I also find it interesting that even those who reject this belief have in some sense been sanctified (cf. Heb. 10:29). The sanctification in this verse could either refer to the those that have been “set apart” in the Christian community but have rejected God’s grace (not “true believers”), or perhaps to “true believers” that have fallen away (cf. Heb. 6). Although my traditional background is fairly Reformed (beginning Southern Baptist and ending up Anglican) I am not settled on this, nor do I feel like I have to be.

Do we have to have an answer?

Instead of worrying about whether or not I can lose my salvation or if someone else is or isn’t a true believer, I’d rather concentrate on heeding this warning. No matter what, it’s not good to not be a follower of Jesus! No matter what, maybe I should have some cause for worry if I’m not following him and repenting of my sin.

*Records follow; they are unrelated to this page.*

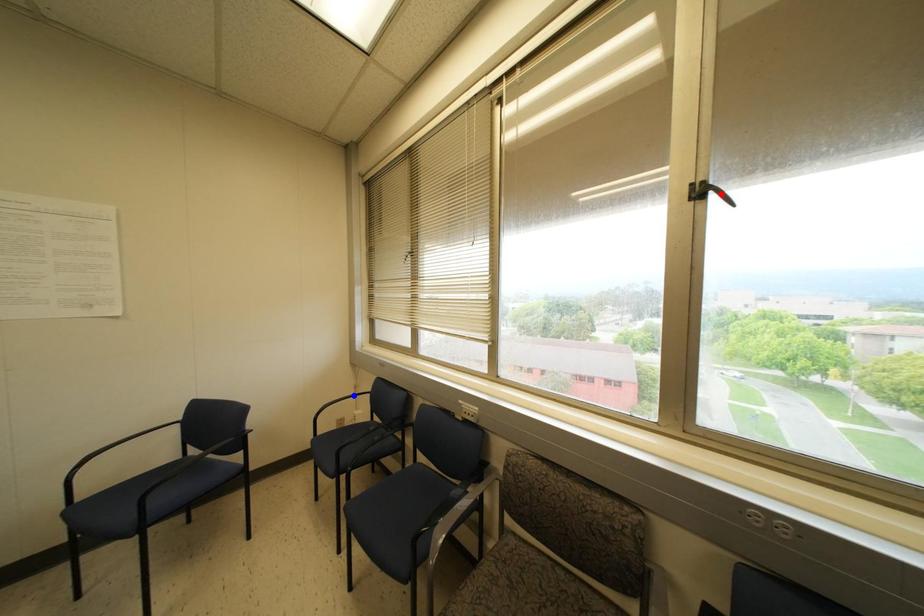 Question: Which of the two points in the image is closer to the camera?

Choices:
 (A) Blue point is closer.
 (B) Red point is closer.

Answer: (B) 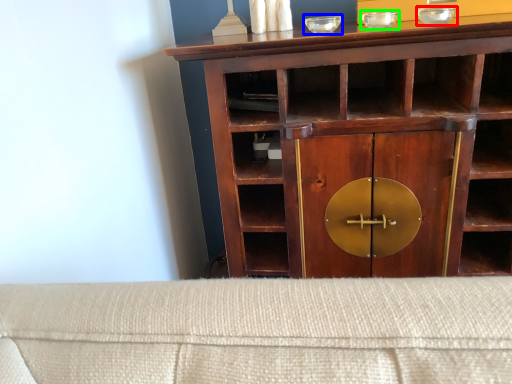 Question: Considering the real-world distances, which object is closest to glass bowl (highlighted by a red box)? glass bowl (highlighted by a blue box) or glass bowl (highlighted by a green box).

Choices:
 (A) glass bowl
 (B) glass bowl

Answer: (B) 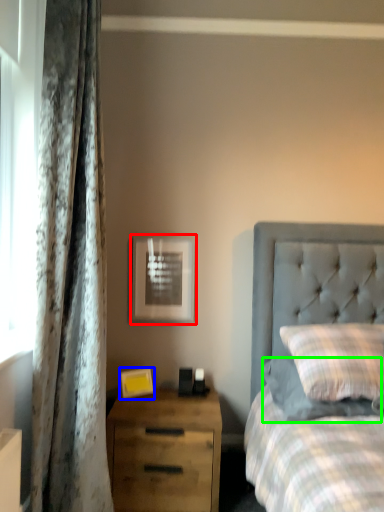 Question: Which object is the farthest from picture frame (highlighted by a red box)? Choose among these: picture frame (highlighted by a blue box) or pillow (highlighted by a green box).

Choices:
 (A) picture frame
 (B) pillow

Answer: (B) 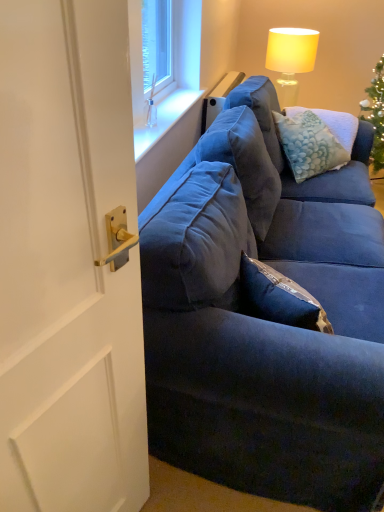 Question: Choose the correct answer: Is white glossy door handle at left inside matte yellow fabric lampshade at upper right or outside it?

Choices:
 (A) inside
 (B) outside

Answer: (B)

Question: Does point (84, 382) appear closer or farther from the camera than point (309, 60)?

Choices:
 (A) farther
 (B) closer

Answer: (B)

Question: Estimate the real-world distances between objects in this image. Which object is farther from the white glossy door handle at left?

Choices:
 (A) velvety blue pillow at upper right
 (B) matte yellow fabric lampshade at upper right
 (C) velvet blue couch at right
 (D) clear glass vase at upper center

Answer: (B)

Question: Estimate the real-world distances between objects in this image. Which object is closer to the clear glass vase at upper center?

Choices:
 (A) velvety blue pillow at upper right
 (B) velvet blue couch at right
 (C) matte yellow fabric lampshade at upper right
 (D) white glossy door handle at left

Answer: (A)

I may not be able to tell if someone else is a true believer (and indeed, it’s probably not my place to judge) but I can discern the fruit of the Spirit.

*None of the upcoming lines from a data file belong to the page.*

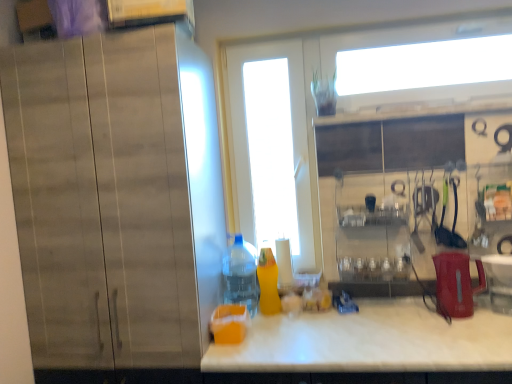 Question: Does white marble countertop at center appear on the right side of matte wood cabinet at left?

Choices:
 (A) no
 (B) yes

Answer: (B)

Question: From the image's perspective, is white marble countertop at center above matte wood cabinet at left?

Choices:
 (A) yes
 (B) no

Answer: (B)

Question: Would you say white marble countertop at center contains matte wood cabinet at left?

Choices:
 (A) yes
 (B) no

Answer: (B)

Question: Is white marble countertop at center at the left side of matte wood cabinet at left?

Choices:
 (A) no
 (B) yes

Answer: (A)

Question: Can you confirm if white marble countertop at center is smaller than matte wood cabinet at left?

Choices:
 (A) no
 (B) yes

Answer: (B)

Question: Does white marble countertop at center come in front of matte wood cabinet at left?

Choices:
 (A) yes
 (B) no

Answer: (A)

Question: Is translucent orange juice at lower center taller than white glossy screen door at center?

Choices:
 (A) yes
 (B) no

Answer: (B)

Question: Can you confirm if translucent orange juice at lower center is positioned to the left of white glossy screen door at center?

Choices:
 (A) no
 (B) yes

Answer: (B)

Question: Considering the relative positions of translucent orange juice at lower center and white glossy screen door at center in the image provided, is translucent orange juice at lower center to the right of white glossy screen door at center from the viewer's perspective?

Choices:
 (A) no
 (B) yes

Answer: (A)

Question: Can you confirm if translucent orange juice at lower center is wider than white glossy screen door at center?

Choices:
 (A) no
 (B) yes

Answer: (B)

Question: Considering the relative sizes of translucent orange juice at lower center and white glossy screen door at center in the image provided, is translucent orange juice at lower center bigger than white glossy screen door at center?

Choices:
 (A) yes
 (B) no

Answer: (B)

Question: From a real-world perspective, is translucent orange juice at lower center on top of white glossy screen door at center?

Choices:
 (A) yes
 (B) no

Answer: (B)

Question: From the image's perspective, is red plastic kettle at right on top of white glossy screen door at center?

Choices:
 (A) no
 (B) yes

Answer: (A) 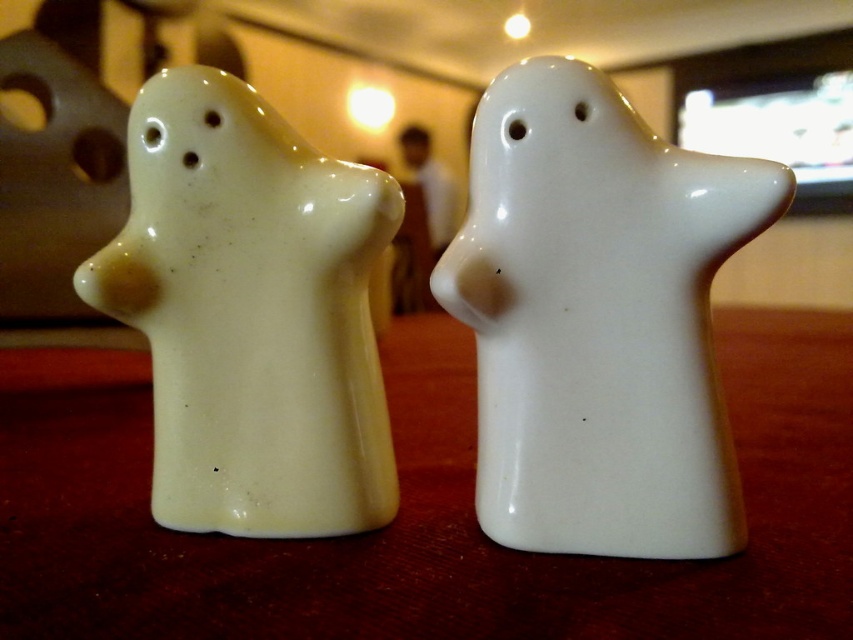 Question: Which object is farther from the camera taking this photo?

Choices:
 (A) white glossy ghost at center
 (B) matte white ghost at left

Answer: (B)

Question: Does white glossy table at center appear over matte white ghost at left?

Choices:
 (A) yes
 (B) no

Answer: (B)

Question: Which point is farther to the camera?

Choices:
 (A) (306, 349)
 (B) (627, 513)

Answer: (A)

Question: Which object appears closest to the camera in this image?

Choices:
 (A) white glossy ghost at center
 (B) matte white ghost at left

Answer: (A)

Question: Does white glossy table at center have a lesser width compared to white glossy ghost at center?

Choices:
 (A) no
 (B) yes

Answer: (A)

Question: Does white glossy table at center have a smaller size compared to white glossy ghost at center?

Choices:
 (A) no
 (B) yes

Answer: (A) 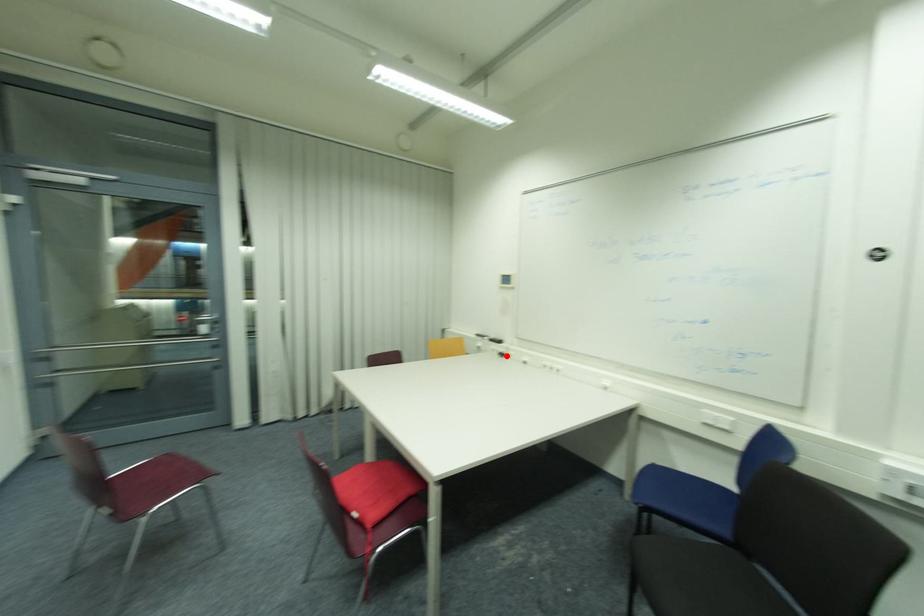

Maybe that’s where our focus should be. Bearing good fruit for the Kingdom.

How important is it to conclusively know the answer to the question of whether or not we can “lose” our salvation?

2 thoughts on “Can you lose your salvation?

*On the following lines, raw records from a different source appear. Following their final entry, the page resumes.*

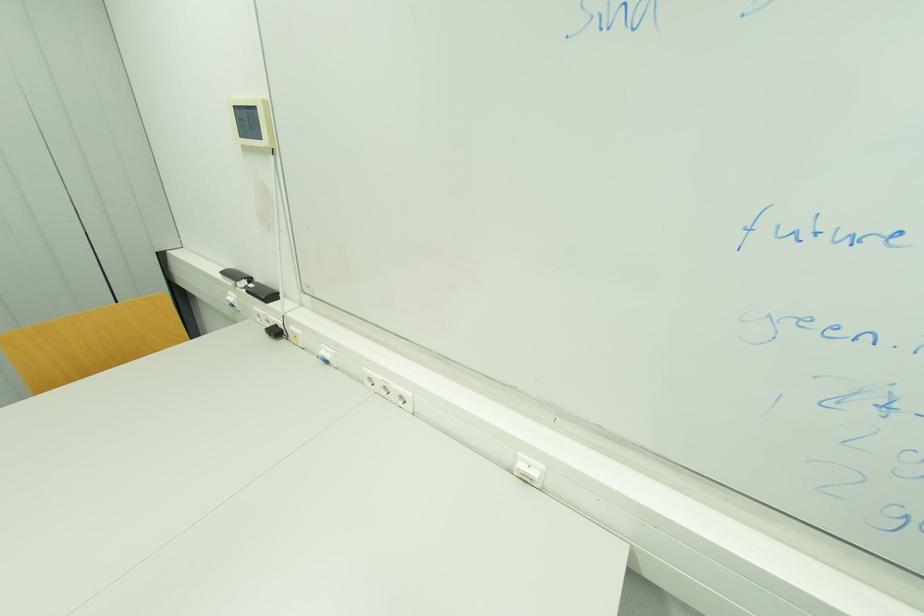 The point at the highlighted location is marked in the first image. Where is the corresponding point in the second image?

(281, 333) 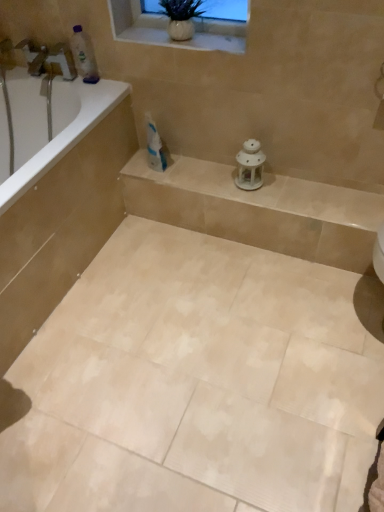 Locate an element on the screen. The image size is (384, 512). white ceramic vase at upper center is located at coordinates (167, 29).

At what (x,y) coordinates should I click in order to perform the action: click on translucent plastic bottle at upper left. Please return your answer as a coordinate pair (x, y). This screenshot has width=384, height=512. Looking at the image, I should click on (84, 56).

The height and width of the screenshot is (512, 384). I want to click on white glossy bathtub at upper left, so click(47, 125).

In order to face white glossy bathtub at left, should I rotate leftwards or rightwards?

You should rotate left by 24.269 degrees.

At what (x,y) coordinates should I click in order to perform the action: click on white ceramic vase at upper center. Please return your answer as a coordinate pair (x, y). Looking at the image, I should click on (167, 29).

Based on their sizes in the image, would you say white glossy bathtub at upper left is bigger or smaller than beige ceramic tile at center?

In the image, white glossy bathtub at upper left appears to be smaller than beige ceramic tile at center.

From a real-world perspective, is white glossy bathtub at upper left physically above beige ceramic tile at center?

Correct, in the physical world, white glossy bathtub at upper left is higher than beige ceramic tile at center.

From their relative heights in the image, would you say white glossy bathtub at upper left is taller or shorter than beige ceramic tile at center?

In the image, white glossy bathtub at upper left appears to be taller than beige ceramic tile at center.

Is white glossy bathtub at upper left looking in the opposite direction of beige ceramic tile at center?

No, beige ceramic tile at center is not at the back of white glossy bathtub at upper left.

Is point (249, 158) closer or farther from the camera than point (18, 315)?

Clearly, point (249, 158) is more distant from the camera than point (18, 315).

Can you confirm if white porcelain lantern at center is wider than white glossy bathtub at left?

Incorrect, the width of white porcelain lantern at center does not surpass that of white glossy bathtub at left.

From the image's perspective, between white porcelain lantern at center and white glossy bathtub at left, which one is located above?

white porcelain lantern at center is shown above in the image.

Image resolution: width=384 pixels, height=512 pixels. I want to click on bath located underneath the white glossy toothpaste at center (from a real-world perspective), so tap(61, 206).

Which of these two, white glossy bathtub at left or white glossy toothpaste at center, stands taller?

Answer: With more height is white glossy bathtub at left.

Considering the relative sizes of white glossy bathtub at left and white glossy toothpaste at center in the image provided, is white glossy bathtub at left wider than white glossy toothpaste at center?

Correct, the width of white glossy bathtub at left exceeds that of white glossy toothpaste at center.

Could you tell me if white glossy bathtub at left is turned towards white glossy toothpaste at center?

Yes, white glossy bathtub at left is aimed at white glossy toothpaste at center.

How different are the orientations of white ceramic vase at upper center and white porcelain lantern at center in degrees?

2.86e-05 degrees.

Considering the relative sizes of white ceramic vase at upper center and white porcelain lantern at center in the image provided, is white ceramic vase at upper center thinner than white porcelain lantern at center?

Incorrect, the width of white ceramic vase at upper center is not less than that of white porcelain lantern at center.

Based on the photo, could you tell me if white ceramic vase at upper center is facing white porcelain lantern at center?

No, white ceramic vase at upper center is not aimed at white porcelain lantern at center.

From the image's perspective, is white ceramic vase at upper center above or below white porcelain lantern at center?

Clearly, from the image's perspective, white ceramic vase at upper center is above white porcelain lantern at center.

Between point (249, 144) and point (349, 259), which one is positioned in front?

The point (249, 144) is closer to the camera.

Is white ceramic lantern at center at the back of white porcelain lantern at center?

white porcelain lantern at center does not have its back to white ceramic lantern at center.

Based on the photo, from the image's perspective, which is above, white porcelain lantern at center or white ceramic lantern at center?

white porcelain lantern at center is shown above in the image.

Is white ceramic lantern at center to the right of white glossy toothpaste at center from the viewer's perspective?

Correct, you'll find white ceramic lantern at center to the right of white glossy toothpaste at center.

Is white ceramic lantern at center oriented towards white glossy toothpaste at center?

No, white ceramic lantern at center is not aimed at white glossy toothpaste at center.

In the scene shown: From the image's perspective, which object appears higher, white ceramic lantern at center or white glossy toothpaste at center?

white glossy toothpaste at center.

Which object is closer to the camera taking this photo, white glossy bathtub at upper left or white porcelain lantern at center?

white glossy bathtub at upper left is in front.

Would you say white glossy bathtub at upper left is to the left or to the right of white porcelain lantern at center in the picture?

Based on their positions, white glossy bathtub at upper left is located to the left of white porcelain lantern at center.

Is white glossy bathtub at upper left shorter than white porcelain lantern at center?

Incorrect, the height of white glossy bathtub at upper left does not fall short of that of white porcelain lantern at center.

Is white glossy bathtub at upper left positioned beyond the bounds of white porcelain lantern at center?

Yes, white glossy bathtub at upper left is not within white porcelain lantern at center.

Locate an element on the screen. This screenshot has height=512, width=384. ceramic tile lying in front of the white glossy bathtub at upper left is located at coordinates (194, 384).

Locate an element on the screen. This screenshot has height=512, width=384. porcelain that appears above the white glossy bathtub at left (from a real-world perspective) is located at coordinates (250, 165).

Which object lies further to the anchor point beige ceramic tile at center, white porcelain lantern at center or white glossy bathtub at left?

The object further to beige ceramic tile at center is white porcelain lantern at center.

Which object lies nearer to the anchor point beige ceramic tile at center, white glossy toothpaste at center or white glossy bathtub at left?

white glossy bathtub at left is positioned closer to the anchor beige ceramic tile at center.

Considering their positions, is beige ceramic tile at center positioned closer to white glossy bathtub at left than white glossy toothpaste at center?

white glossy toothpaste at center lies closer to white glossy bathtub at left than the other object.

Which object lies nearer to the anchor point white glossy bathtub at left, translucent plastic bottle at upper left or white ceramic vase at upper center?

translucent plastic bottle at upper left is positioned closer to the anchor white glossy bathtub at left.

Looking at this image, based on their spatial positions, is white porcelain lantern at center or white glossy bathtub at left further from white glossy bathtub at upper left?

white porcelain lantern at center is positioned further to the anchor white glossy bathtub at upper left.

Looking at the image, which one is located further to white glossy toothpaste at center, white glossy bathtub at upper left or white porcelain lantern at center?

Answer: white glossy bathtub at upper left.

When comparing their distances from translucent plastic bottle at upper left, does white porcelain lantern at center or beige ceramic tile at center seem further?

beige ceramic tile at center is further to translucent plastic bottle at upper left.

Looking at the image, which one is located closer to translucent plastic bottle at upper left, white glossy bathtub at left or beige ceramic tile at center?

Among the two, white glossy bathtub at left is located nearer to translucent plastic bottle at upper left.

At what (x,y) coordinates should I click in order to perform the action: click on balustrade between white glossy toothpaste at center and beige ceramic tile at center from top to bottom. Please return your answer as a coordinate pair (x, y). Looking at the image, I should click on (258, 210).

I want to click on window frame between translucent plastic bottle at upper left and white porcelain lantern at center in the horizontal direction, so click(167, 29).

The image size is (384, 512). I want to click on bathtub between white glossy bathtub at left and white porcelain lantern at center from left to right, so click(x=47, y=125).

The width and height of the screenshot is (384, 512). I want to click on balustrade located between white glossy toothpaste at center and white porcelain lantern at center in the left-right direction, so click(258, 210).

  1. I think you’re absolutely right. I don’t think it means that it is wrong to think about and try to properly understand these things, but I think that regardless of how you interpret it—and especially if you choose not to believe that you can lose your salvation—the warning is the same to all. It’s a lot like what Christian comedian Brad Stine says of believing (or not believing) the gospel message: “That’s not a risk anyone should take.”

    I kinda think of it a lot like when the disciples ask Jesus, “What about him?” referring to whether John would die before Jesus’s return. Jesus says, “What concern is that of yours? You follow me.” I think his response to when he will return, who will be the greatest in heaven, and other such questions is similar: What concern is that of yours? You follow me.

    I’m a theology geek, so I like to think about these things. I’m flippin’ opinionated, and sure enough, I’ve got an opinion on this. But at the end of it all, what should stand out the most is the warning. What concern is it of yours if someone else is a true believer, or if they can lose their faith? Don’t you take that risk. You follow me.